*EXTRACTED RECORDS*.
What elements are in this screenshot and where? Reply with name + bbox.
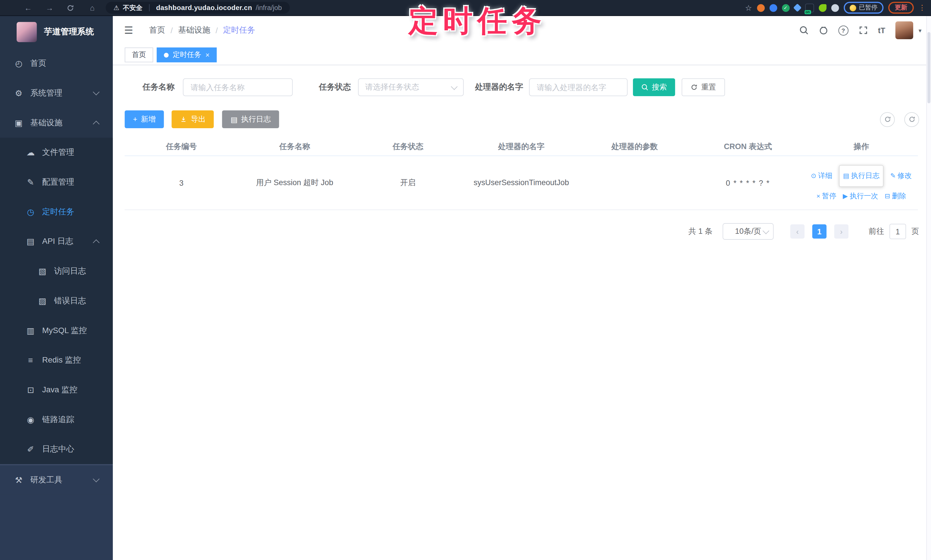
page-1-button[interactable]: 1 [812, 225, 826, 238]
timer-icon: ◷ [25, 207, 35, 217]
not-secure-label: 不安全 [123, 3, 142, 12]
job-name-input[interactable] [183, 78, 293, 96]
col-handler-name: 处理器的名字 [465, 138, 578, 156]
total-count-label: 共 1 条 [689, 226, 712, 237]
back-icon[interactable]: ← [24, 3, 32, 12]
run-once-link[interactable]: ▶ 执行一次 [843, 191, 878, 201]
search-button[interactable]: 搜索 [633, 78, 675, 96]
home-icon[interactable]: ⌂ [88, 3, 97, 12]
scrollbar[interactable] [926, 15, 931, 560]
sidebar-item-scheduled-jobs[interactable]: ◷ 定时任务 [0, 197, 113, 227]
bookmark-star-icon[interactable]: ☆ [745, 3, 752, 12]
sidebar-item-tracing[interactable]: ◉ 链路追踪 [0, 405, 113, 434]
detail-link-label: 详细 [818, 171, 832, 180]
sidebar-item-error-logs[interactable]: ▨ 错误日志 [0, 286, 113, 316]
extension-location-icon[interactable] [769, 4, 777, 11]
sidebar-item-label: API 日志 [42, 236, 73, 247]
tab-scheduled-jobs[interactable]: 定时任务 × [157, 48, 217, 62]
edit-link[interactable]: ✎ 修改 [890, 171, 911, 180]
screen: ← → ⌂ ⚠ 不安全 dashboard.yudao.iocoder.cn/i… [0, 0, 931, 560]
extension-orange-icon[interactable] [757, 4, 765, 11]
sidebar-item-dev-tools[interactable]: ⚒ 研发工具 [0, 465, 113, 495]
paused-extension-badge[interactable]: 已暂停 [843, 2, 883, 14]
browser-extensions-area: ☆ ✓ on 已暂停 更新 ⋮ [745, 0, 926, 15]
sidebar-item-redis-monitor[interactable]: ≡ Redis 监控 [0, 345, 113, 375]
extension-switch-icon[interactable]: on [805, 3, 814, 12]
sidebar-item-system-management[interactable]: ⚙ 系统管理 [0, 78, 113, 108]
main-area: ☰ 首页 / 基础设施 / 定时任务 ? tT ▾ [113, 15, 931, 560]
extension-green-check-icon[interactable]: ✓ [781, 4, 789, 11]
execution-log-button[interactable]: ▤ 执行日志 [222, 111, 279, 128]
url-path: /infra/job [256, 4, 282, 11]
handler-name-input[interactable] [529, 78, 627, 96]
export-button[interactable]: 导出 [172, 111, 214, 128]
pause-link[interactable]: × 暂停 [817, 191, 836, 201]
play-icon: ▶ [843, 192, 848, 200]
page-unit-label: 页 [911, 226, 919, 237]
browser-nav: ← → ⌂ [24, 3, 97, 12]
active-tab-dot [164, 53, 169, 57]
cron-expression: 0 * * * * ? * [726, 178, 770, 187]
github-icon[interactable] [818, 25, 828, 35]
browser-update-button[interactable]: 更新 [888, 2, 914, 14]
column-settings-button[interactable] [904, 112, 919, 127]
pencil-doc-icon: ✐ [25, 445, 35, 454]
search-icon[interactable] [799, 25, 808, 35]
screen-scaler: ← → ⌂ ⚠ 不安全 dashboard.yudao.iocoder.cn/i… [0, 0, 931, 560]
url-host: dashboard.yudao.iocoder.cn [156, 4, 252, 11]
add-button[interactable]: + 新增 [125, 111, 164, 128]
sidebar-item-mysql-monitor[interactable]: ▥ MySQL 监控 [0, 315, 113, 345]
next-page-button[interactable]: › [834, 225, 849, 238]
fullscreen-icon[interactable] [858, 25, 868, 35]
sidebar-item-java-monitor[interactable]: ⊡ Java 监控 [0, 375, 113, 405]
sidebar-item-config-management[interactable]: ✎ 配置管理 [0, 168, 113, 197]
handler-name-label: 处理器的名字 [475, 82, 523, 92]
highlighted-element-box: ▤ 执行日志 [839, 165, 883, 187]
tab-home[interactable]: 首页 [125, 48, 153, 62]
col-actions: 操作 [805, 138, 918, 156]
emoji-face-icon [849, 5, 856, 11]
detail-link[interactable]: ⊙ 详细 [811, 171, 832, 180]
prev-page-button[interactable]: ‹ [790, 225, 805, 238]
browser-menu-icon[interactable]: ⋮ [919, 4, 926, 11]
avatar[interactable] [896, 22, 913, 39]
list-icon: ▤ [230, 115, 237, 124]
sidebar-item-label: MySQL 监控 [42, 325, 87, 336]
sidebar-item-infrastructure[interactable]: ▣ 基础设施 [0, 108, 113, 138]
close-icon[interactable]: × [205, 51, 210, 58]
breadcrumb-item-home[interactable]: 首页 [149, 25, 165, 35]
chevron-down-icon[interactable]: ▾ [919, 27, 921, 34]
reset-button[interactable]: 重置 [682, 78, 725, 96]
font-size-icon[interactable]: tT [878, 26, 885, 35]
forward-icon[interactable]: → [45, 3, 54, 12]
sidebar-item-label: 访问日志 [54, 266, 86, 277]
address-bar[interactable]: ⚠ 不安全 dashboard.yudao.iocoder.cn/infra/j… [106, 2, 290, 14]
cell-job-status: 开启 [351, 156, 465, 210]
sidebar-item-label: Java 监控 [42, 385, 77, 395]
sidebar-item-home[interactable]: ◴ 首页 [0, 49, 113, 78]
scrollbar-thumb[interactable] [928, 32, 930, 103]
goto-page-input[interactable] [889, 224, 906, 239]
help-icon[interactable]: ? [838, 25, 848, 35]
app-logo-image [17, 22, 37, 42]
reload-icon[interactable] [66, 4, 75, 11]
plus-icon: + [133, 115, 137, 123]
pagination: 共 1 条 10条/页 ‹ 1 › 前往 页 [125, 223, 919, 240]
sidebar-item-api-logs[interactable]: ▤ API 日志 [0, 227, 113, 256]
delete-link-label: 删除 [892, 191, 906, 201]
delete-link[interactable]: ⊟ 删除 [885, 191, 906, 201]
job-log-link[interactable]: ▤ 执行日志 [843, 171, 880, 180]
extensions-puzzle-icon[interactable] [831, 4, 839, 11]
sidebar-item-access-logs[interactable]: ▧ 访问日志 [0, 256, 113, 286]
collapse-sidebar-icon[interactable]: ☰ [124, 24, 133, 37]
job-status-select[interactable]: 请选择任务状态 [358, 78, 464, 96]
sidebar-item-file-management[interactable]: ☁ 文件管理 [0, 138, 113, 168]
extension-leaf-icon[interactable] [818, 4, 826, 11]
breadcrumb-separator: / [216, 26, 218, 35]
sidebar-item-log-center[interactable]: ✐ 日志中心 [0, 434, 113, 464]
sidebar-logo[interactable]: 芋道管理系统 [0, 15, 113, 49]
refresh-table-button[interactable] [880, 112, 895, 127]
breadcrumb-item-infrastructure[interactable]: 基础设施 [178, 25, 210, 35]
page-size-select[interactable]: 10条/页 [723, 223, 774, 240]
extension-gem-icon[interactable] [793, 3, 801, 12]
--
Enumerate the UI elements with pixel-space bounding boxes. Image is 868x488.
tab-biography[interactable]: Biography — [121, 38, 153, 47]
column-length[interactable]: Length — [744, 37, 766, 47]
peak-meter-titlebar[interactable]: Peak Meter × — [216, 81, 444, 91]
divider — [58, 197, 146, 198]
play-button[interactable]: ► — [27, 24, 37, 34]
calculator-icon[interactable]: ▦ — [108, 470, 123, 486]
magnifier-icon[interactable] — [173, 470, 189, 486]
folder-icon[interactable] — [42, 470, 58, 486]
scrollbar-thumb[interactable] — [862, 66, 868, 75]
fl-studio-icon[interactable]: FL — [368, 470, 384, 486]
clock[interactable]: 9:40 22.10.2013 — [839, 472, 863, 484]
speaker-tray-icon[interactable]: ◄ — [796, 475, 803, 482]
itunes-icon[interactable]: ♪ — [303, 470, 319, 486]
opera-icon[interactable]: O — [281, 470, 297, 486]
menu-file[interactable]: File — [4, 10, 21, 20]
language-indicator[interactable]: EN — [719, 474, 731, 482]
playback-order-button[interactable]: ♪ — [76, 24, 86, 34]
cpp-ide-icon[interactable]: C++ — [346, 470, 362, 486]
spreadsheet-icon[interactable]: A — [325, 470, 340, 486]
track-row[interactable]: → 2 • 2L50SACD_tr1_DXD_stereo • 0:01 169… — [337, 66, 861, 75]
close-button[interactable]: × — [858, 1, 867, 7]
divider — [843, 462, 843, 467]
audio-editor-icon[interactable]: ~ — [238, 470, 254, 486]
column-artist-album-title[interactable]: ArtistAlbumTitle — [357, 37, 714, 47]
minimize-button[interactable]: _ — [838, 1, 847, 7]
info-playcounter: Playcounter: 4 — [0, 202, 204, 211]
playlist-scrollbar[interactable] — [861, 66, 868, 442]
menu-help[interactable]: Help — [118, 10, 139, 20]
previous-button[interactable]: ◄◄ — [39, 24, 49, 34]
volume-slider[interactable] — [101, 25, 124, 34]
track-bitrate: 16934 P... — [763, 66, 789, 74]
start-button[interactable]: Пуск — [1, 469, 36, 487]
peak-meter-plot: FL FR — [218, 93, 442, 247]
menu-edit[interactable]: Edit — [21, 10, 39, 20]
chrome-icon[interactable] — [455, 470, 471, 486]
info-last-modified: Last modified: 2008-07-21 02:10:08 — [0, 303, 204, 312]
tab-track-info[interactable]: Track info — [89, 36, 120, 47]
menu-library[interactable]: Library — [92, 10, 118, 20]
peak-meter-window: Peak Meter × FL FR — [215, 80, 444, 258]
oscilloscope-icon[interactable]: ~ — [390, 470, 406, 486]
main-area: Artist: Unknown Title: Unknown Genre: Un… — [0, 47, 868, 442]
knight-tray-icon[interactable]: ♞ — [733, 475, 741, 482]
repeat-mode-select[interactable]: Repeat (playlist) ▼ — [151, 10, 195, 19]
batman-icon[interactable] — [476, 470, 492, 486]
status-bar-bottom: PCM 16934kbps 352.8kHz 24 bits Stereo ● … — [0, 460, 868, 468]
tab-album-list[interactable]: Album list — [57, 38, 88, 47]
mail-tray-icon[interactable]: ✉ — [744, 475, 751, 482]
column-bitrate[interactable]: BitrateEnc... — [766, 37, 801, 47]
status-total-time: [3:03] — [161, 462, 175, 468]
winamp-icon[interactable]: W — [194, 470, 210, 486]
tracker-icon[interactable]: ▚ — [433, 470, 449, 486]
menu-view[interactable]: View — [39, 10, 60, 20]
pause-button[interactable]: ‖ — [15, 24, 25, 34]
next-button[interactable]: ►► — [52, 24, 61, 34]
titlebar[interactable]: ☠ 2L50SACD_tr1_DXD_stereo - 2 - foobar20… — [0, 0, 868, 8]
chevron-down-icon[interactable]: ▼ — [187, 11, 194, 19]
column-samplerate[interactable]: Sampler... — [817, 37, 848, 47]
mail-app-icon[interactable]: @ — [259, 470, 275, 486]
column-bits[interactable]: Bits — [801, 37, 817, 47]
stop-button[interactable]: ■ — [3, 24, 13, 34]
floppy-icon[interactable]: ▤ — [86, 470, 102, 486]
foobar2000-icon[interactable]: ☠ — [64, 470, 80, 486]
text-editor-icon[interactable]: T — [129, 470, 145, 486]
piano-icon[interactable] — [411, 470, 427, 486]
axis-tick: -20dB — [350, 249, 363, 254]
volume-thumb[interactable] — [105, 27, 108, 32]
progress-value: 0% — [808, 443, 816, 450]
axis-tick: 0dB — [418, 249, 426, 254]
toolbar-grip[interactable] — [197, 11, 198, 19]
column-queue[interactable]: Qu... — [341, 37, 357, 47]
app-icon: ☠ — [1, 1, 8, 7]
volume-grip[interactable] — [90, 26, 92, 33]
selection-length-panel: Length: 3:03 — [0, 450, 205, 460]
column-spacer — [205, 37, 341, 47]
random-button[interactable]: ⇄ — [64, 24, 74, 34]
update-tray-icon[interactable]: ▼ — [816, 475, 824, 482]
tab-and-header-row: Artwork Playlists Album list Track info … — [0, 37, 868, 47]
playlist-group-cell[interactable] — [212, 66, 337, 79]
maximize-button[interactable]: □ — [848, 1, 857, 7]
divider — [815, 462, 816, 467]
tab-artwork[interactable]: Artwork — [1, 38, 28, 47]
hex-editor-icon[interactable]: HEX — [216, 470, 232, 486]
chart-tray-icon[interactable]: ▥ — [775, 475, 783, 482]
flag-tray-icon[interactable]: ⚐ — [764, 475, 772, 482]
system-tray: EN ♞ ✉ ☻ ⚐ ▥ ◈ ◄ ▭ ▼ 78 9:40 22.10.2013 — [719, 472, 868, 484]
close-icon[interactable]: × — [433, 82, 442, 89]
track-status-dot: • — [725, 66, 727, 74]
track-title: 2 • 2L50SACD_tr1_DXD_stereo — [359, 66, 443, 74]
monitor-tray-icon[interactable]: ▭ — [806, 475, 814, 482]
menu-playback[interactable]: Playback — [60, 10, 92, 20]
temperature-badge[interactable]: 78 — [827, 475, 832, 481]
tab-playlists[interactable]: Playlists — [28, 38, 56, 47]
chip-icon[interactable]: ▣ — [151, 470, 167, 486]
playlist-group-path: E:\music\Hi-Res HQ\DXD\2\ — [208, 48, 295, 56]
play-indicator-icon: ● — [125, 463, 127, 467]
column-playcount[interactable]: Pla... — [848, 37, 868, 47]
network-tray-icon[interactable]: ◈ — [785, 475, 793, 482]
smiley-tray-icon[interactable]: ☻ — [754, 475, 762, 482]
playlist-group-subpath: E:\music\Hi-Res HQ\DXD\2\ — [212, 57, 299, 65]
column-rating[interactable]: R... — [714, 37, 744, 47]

*WHAT IS EXPECTED*. Search the entries above for the word "info" and copy each line where it appears.

*OUTPUT FOR THIS EXERCISE*.
info-playcounter: Playcounter: 4 — [0, 202, 204, 211]
info-last-modified: Last modified: 2008-07-21 02:10:08 — [0, 303, 204, 312]
tab-track-info[interactable]: Track info — [89, 36, 120, 47]
tab-and-header-row: Artwork Playlists Album list Track info … — [0, 37, 868, 47]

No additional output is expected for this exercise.